▶ [REQUIRED ACTION] Return the run of lines below that opens with the line containing "autores do trabalho." and closes with the line containing "Acordo do Clima", keeping each one exact.

▶ [RAW DATA]
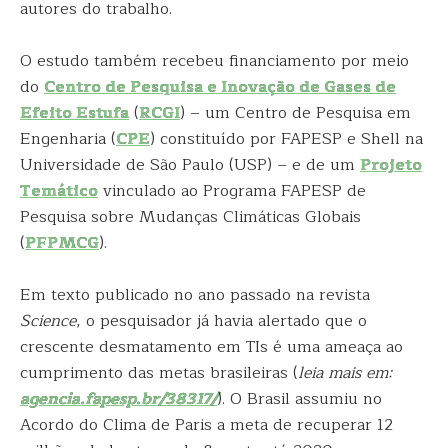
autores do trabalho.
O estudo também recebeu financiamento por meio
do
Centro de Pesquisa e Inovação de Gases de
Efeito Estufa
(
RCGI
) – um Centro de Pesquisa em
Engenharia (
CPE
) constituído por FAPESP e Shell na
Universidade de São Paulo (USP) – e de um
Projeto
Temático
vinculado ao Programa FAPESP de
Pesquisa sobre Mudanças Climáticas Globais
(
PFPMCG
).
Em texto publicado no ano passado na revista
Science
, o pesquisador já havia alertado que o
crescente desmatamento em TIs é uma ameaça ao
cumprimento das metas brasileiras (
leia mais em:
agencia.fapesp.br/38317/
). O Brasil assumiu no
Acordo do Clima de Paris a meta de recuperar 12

---

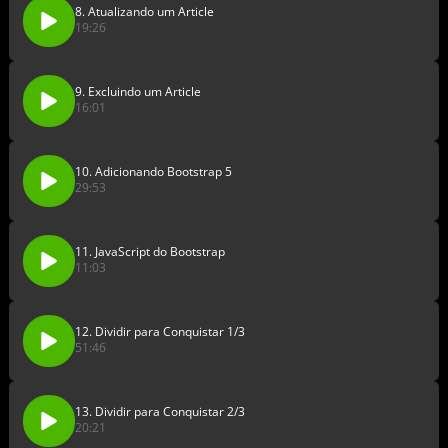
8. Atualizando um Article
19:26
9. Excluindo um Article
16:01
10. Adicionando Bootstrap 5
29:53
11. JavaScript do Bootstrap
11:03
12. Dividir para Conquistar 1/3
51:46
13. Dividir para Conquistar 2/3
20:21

▶ [YOUR SOLUTION]
autores do trabalho.
O estudo também recebeu financiamento por meio
do
Centro de Pesquisa e Inovação de Gases de
Efeito Estufa
(
RCGI
) – um Centro de Pesquisa em
Engenharia (
CPE
) constituído por FAPESP e Shell na
Universidade de São Paulo (USP) – e de um
Projeto
Temático
vinculado ao Programa FAPESP de
Pesquisa sobre Mudanças Climáticas Globais
(
PFPMCG
).
Em texto publicado no ano passado na revista
Science
, o pesquisador já havia alertado que o
crescente desmatamento em TIs é uma ameaça ao
cumprimento das metas brasileiras (
leia mais em:
agencia.fapesp.br/38317/
). O Brasil assumiu no
Acordo do Clima de Paris a meta de recuperar 12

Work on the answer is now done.